(Stored items)
*** Begin section ***

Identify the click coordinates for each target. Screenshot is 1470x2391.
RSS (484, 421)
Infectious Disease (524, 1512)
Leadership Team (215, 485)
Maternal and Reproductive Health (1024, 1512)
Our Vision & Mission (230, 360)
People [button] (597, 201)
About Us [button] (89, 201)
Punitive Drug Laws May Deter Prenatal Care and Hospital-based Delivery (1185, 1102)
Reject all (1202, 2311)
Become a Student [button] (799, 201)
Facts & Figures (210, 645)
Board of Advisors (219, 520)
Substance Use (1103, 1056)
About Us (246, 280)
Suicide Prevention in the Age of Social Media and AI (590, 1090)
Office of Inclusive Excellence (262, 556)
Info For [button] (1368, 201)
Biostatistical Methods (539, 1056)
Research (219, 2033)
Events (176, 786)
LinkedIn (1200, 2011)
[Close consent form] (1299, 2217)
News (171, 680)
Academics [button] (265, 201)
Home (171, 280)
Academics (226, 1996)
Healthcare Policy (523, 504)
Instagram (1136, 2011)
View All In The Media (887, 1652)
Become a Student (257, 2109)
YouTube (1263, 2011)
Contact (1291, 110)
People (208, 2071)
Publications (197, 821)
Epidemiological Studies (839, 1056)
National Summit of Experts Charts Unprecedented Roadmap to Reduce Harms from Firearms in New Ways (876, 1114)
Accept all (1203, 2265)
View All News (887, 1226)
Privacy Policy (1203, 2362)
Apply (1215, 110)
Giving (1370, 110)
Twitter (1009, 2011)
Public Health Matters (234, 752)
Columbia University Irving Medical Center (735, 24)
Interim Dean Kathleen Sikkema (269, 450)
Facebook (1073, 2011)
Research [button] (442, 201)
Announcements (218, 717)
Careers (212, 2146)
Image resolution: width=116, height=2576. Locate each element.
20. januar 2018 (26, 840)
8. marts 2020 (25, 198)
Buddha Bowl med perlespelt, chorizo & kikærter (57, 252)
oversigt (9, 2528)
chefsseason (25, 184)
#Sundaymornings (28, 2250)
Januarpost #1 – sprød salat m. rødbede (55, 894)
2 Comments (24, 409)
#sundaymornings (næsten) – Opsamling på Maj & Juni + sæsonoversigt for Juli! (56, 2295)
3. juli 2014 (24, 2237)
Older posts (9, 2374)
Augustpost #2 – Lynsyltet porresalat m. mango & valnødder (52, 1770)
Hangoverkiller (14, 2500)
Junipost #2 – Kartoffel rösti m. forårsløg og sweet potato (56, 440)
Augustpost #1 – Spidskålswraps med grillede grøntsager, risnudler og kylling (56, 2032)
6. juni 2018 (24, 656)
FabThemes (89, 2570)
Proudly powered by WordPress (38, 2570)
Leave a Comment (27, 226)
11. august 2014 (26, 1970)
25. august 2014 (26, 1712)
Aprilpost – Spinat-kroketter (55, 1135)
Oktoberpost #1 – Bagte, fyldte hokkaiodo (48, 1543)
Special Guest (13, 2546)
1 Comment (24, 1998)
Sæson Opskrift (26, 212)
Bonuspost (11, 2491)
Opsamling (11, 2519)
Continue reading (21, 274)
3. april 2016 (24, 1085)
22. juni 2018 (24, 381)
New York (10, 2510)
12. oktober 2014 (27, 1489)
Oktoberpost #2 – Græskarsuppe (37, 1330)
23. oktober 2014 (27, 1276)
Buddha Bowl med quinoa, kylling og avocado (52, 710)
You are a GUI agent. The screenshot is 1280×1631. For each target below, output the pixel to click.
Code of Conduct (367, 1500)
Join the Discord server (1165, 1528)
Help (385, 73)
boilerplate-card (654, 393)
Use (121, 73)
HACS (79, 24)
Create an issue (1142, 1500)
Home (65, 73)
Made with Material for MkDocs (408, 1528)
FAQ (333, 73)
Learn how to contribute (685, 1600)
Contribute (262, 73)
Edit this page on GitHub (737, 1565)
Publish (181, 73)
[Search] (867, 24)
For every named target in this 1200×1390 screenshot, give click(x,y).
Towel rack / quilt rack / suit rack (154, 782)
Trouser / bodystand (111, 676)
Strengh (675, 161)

*** End section ***

Write out exactly the lines from the one with "View All News (887, 1226)" through the end of the records above, both ends included, and leave out all other lines.

- [Output below]
View All News (887, 1226)
Privacy Policy (1203, 2362)
Apply (1215, 110)
Giving (1370, 110)
Twitter (1009, 2011)
Public Health Matters (234, 752)
Columbia University Irving Medical Center (735, 24)
Interim Dean Kathleen Sikkema (269, 450)
Facebook (1073, 2011)
Research [button] (442, 201)
Announcements (218, 717)
Careers (212, 2146)
Image resolution: width=116, height=2576. Locate each element.
20. januar 2018 (26, 840)
8. marts 2020 (25, 198)
Buddha Bowl med perlespelt, chorizo & kikærter (57, 252)
oversigt (9, 2528)
chefsseason (25, 184)
#Sundaymornings (28, 2250)
Januarpost #1 – sprød salat m. rødbede (55, 894)
2 Comments (24, 409)
#sundaymornings (næsten) – Opsamling på Maj & Juni + sæsonoversigt for Juli! (56, 2295)
3. juli 2014 (24, 2237)
Older posts (9, 2374)
Augustpost #2 – Lynsyltet porresalat m. mango & valnødder (52, 1770)
Hangoverkiller (14, 2500)
Junipost #2 – Kartoffel rösti m. forårsløg og sweet potato (56, 440)
Augustpost #1 – Spidskålswraps med grillede grøntsager, risnudler og kylling (56, 2032)
6. juni 2018 (24, 656)
FabThemes (89, 2570)
Proudly powered by WordPress (38, 2570)
Leave a Comment (27, 226)
11. august 2014 (26, 1970)
25. august 2014 (26, 1712)
Aprilpost – Spinat-kroketter (55, 1135)
Oktoberpost #1 – Bagte, fyldte hokkaiodo (48, 1543)
Special Guest (13, 2546)
1 Comment (24, 1998)
Sæson Opskrift (26, 212)
Bonuspost (11, 2491)
Opsamling (11, 2519)
Continue reading (21, 274)
3. april 2016 (24, 1085)
22. juni 2018 (24, 381)
New York (10, 2510)
12. oktober 2014 (27, 1489)
Oktoberpost #2 – Græskarsuppe (37, 1330)
23. oktober 2014 (27, 1276)
Buddha Bowl med quinoa, kylling og avocado (52, 710)
You are a GUI agent. The screenshot is 1280×1631. For each target below, output the pixel to click.
Code of Conduct (367, 1500)
Join the Discord server (1165, 1528)
Help (385, 73)
boilerplate-card (654, 393)
Use (121, 73)
HACS (79, 24)
Create an issue (1142, 1500)
Home (65, 73)
Made with Material for MkDocs (408, 1528)
FAQ (333, 73)
Learn how to contribute (685, 1600)
Contribute (262, 73)
Edit this page on GitHub (737, 1565)
Publish (181, 73)
[Search] (867, 24)
For every named target in this 1200×1390 screenshot, give click(x,y).
Towel rack / quilt rack / suit rack (154, 782)
Trouser / bodystand (111, 676)
Strengh (675, 161)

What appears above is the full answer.